The North Korean space program is the program of the Democratic People's Republic of Korea to develop its space capabilities.

North Korea first claimed to launch the Kwangmyŏngsŏng-1 satellite on the Paektusan launch vehicle in 1998. Between 2006 and 2016, it attempted five satellite launches on Unha launch vehicles. The last two were the country's first successful satellite launches, Kwangmyŏngsŏng-3 Unit 2 and Kwangmyŏngsŏng-4. Between 2023 and 2024, North Korea attempted four launches of Malligyong-1 reconnaissance satellites aboard Chollima-1 launch vehicles, succeeding only on the third attempt.

Unlike its ballistic missile and nuclear weapons programs, North Korea initially attempted to legitimize its space program from 2009 by joining the Outer Space Treaty and Registration Convention. From 2023, it has cooperated on space industry with Russia.

It is regulated by the National Aerospace Technology Administration. Prior to 2013, it was governed by Korean Committee of Space Technology. As of 2023, the program was relatively unsuccessful.

==History==
The Korean Committee of Space Technology (KCST) was known to have been founded sometime in the 1980s.

State media first mentioned KCST in February 2009, before the launch of Kwangmyŏngsŏng-2. In March 2009, North Korea acceded to the Outer Space Treaty and the Convention on Registration of Objects Launched into Outer Space. This attempt by North Korea to legitimize its space program has been contrasted with the lack of such attempts for its ballistic missile and nuclear weapons programs.
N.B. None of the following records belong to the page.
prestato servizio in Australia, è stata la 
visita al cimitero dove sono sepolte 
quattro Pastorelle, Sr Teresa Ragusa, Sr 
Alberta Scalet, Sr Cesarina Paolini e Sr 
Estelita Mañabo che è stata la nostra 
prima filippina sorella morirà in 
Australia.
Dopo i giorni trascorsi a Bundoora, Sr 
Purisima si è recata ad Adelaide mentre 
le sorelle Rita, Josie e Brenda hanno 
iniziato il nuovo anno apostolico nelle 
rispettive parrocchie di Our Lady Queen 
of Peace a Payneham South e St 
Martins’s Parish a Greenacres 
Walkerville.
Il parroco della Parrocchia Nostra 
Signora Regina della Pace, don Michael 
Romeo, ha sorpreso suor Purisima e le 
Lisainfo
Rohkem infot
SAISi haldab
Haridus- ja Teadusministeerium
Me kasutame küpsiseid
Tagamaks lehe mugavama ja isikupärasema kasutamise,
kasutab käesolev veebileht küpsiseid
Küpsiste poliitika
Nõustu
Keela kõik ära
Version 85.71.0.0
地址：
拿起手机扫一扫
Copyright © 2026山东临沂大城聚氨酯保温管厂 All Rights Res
In January 2013, sanctions were imposed to the KCST by United Nations Security Council, issuing Resolution 2087. Three months later, the KCST was dissolved and replaced by newly-formed National Aerospace Development Administration (NADA), which was formed on 1 April 2013.

In 2016, North Korea accepted the Rescue Agreement, an international agreement setting forth rights and obligations of states concerning the rescue of persons in space, as well as the Convention on International Liability for Damage Caused by Space Objects. Additionally, in the same year, United Nations Security Council imposed sanctions to the NADA.
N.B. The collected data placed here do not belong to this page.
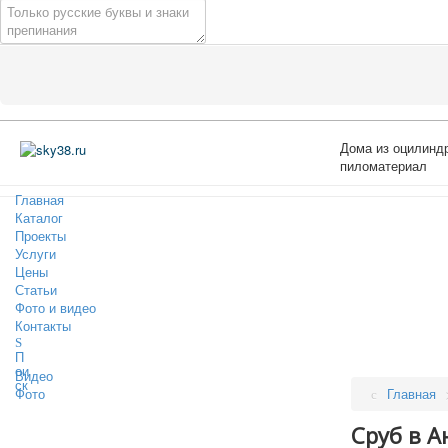
Дома из оцилиндр
пиломатериал
Главная
Каталог
Проекты
Услуги
Цены
Статьи
Фото и видео
Контакты
П
ои
Видео
ск
Фото
Главная
Сруб в А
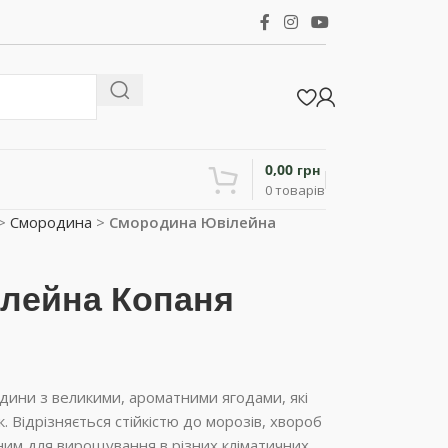
0,00
грн
0
товарів
>
Смородина
>
Смородина Ювілейна
лейна Копаня
ини з великими, ароматними ягодами, які
 Відрізняється стійкістю до морозів, хвороб
ьним для вирощування в різних кліматичних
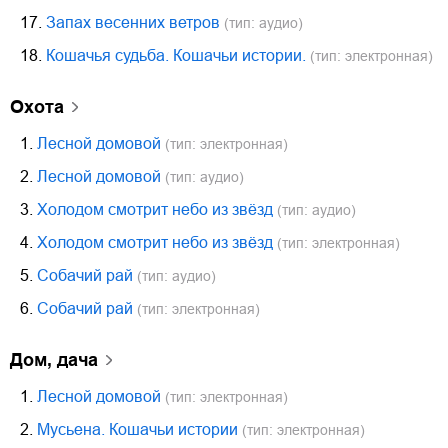
17.
Запах весенних ветров
(тип: аудио)
18.
Кошачья судьба. Кошачьи истории.
(тип: электронная)
охота
1.
Лесной домовой
(тип: электронная)
2.
Лесной домовой
(тип: аудио)
3.
Холодом смотрит небо из звёзд
(тип: аудио)
4.
Холодом смотрит небо из звёзд
(тип: электронная)
5.
Собачий рай
(тип: аудио)
6.
Собачий рай
(тип: электронная)
дом, дача
1.
Лесной домовой
(тип: электронная)
2.
Мусьена. Кошачьи истории
(тип: электронная)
In September 2023, following the 9th Session of the 14th Supreme People's Assembly, the National Aerospace Development Administration was renamed to National Aerospace Technology Administration (NATA).

==Satellite programs==
===Kwangmyŏngsŏng program===

North Korea launched the first satellite, named Kwangmyŏngsŏng-1 on 31 August 1998. On 4 September 1998, North Korea claimed that the launch of Kwangmyŏngsŏng-1 was successful. However, the launch was considered as a failure outside North Korea.

Kwangmyŏngsŏng-2 was launched on 5 April 2009. Similar to the launch of Kwangmyŏngsŏng-1, North Korea claimed successful for the launch, however, the launch was also considered as a failure outside North Korea.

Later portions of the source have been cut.